While at times, we may feel the same way, our decision making is blurred by emotions and social norms. We tend to reward good behaviour (and punish the bad one). That is, we base our altruism on how the other person is behaving toward us. We do see this issue in the pandemic as well. It is, for instance, difficult to maintain protective behaviour. The preparedness to wear masks can be subject to others wearing masks as well or can lead to a false sense of protection, resulting in carelessness (van den Broek-Altenburg et al., 2021). Similarly, we struggle to consistently reduce our own carbon footprint, not least because the reward (a safe climate) is not immediately materializing and others around us may impact the significance of our contribution by living a less climate conscious life. Thus, we base this decision on our social environment and our emotions, not our analysis of what is most rational.
Human behaviour cannot be aligned with the strict rules of economic theory
The pandemic has shown that humanity is able to do very swift, decisive action, based on scientific facts. However, this requires two preconditions: First, a tangible, clearly visible threat to the own way of living (in this case, the risk of health impact for oneself or social relatives). And second, an obvious payoff by changing the behaviour accordingly (stay home, protect lives!). Once these conditions are no longer given, changing our behaviour becomes much trickier, despite the risk and impact on our livelihoods being arguably much greater.
As such, our insufficient response to act on climate change is irrational in that it puts our very existence or at least our wealth at risk. We cannot grasp the severance of climate change for future generations, its beyond our understanding. If all of us, based on the available information on climate change, would make perfectly rational decisions, we would determine the best possible (in economic terms efficient) response. But we are not. We are dependent on our social environment.

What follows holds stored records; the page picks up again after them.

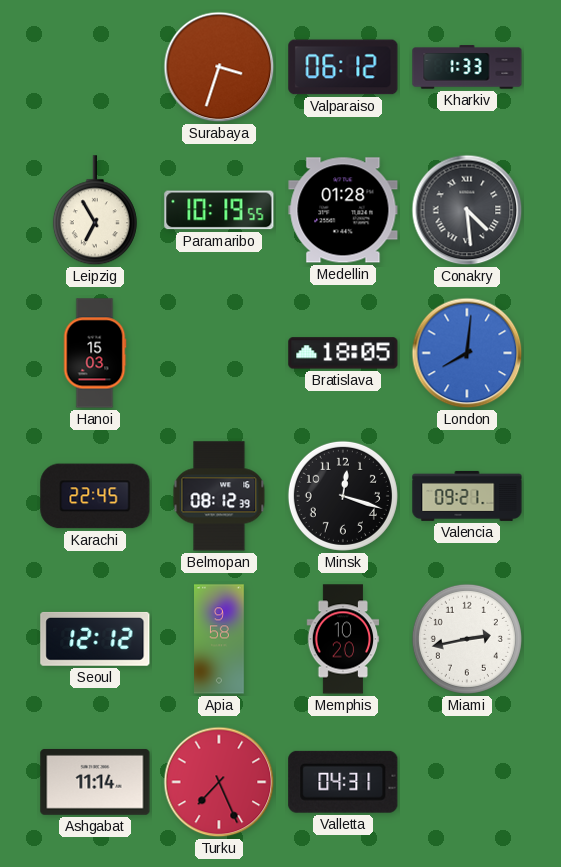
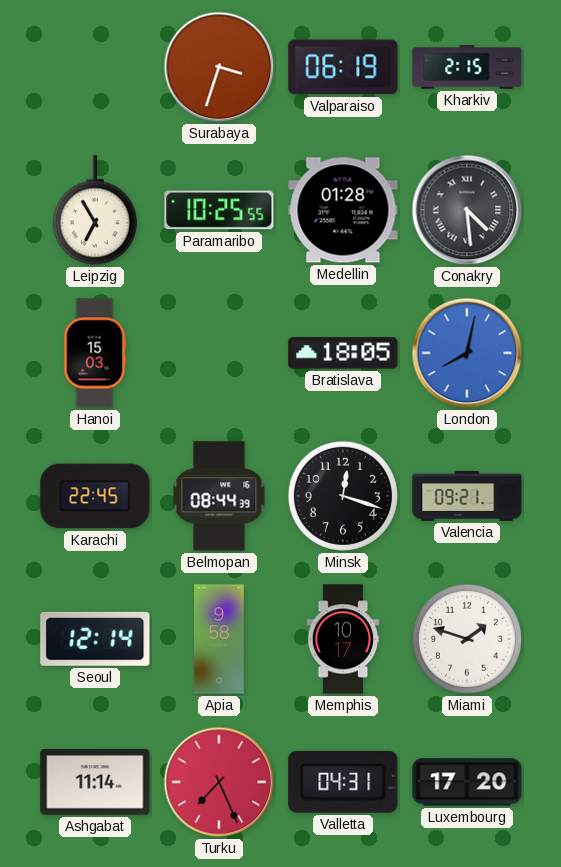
Valparaiso: 06:12 -> 06:19
Kharkiv: 1:33 -> 2:15
Paramaribo: 10:19 -> 10:25
London: 8:01 -> 8:02
Belmopan: 08:12 -> 08:44
Seoul: 12:12 -> 12:14
Memphis: 10:20 -> 10:17
Miami: 2:43 -> 1:48
Luxembourg: none -> 17:20
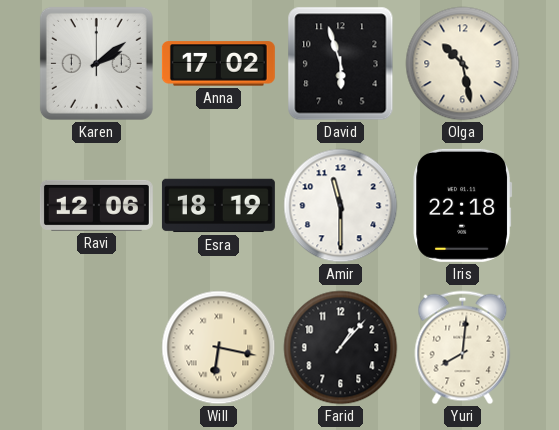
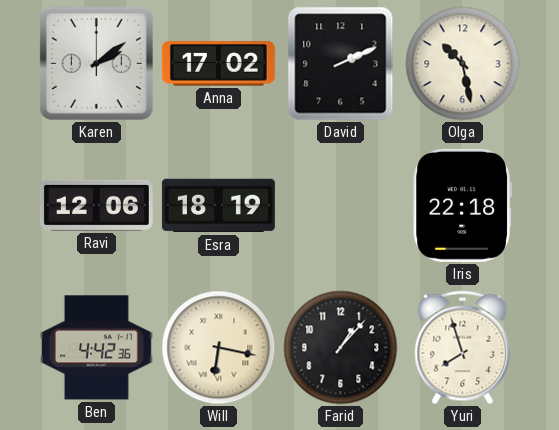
David: 5:57 -> 2:11
Amir: 11:30 -> none
Ben: none -> 4:42
Yuri: 8:01 -> 7:57
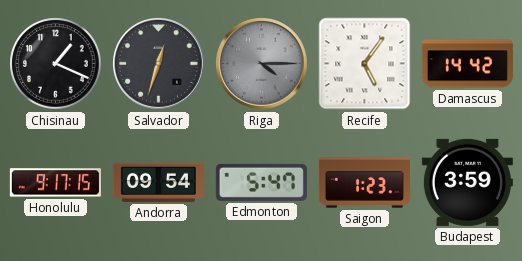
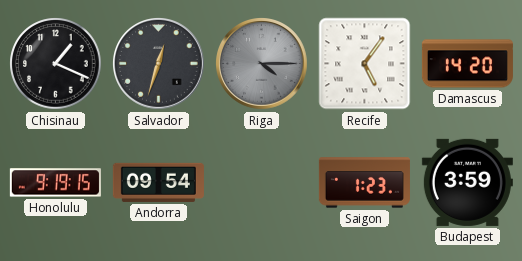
Damascus: 14:42 -> 14:20
Honolulu: 9:17 -> 9:19
Edmonton: 5:47 -> none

Our peers influence us, our guilt and pride drive our behaviour more than our rationality.
Because we think this way, we cannot understand Greta, or better Greta’s rationale for her behaviour. It is very much like a different language, a different logic she follows. And as such, she is admired or ridiculed, loved or hated. It is nothing less than an emotional reaction to rationality. Greta Thunberg is consistent in an inconsistent world. Nicholas Stern has called the human inaction on climate change the biggest market failure in history. Greta might prove to be the market corrective that restores efficiency. Her activism might finally have triggered humanity to respond adequately to the climate emergency. Better late than never.
She herself has called her Asperger diagnosis a “superpower” (Rourke, 2019). From a behavioural economist’ point of view, she is right.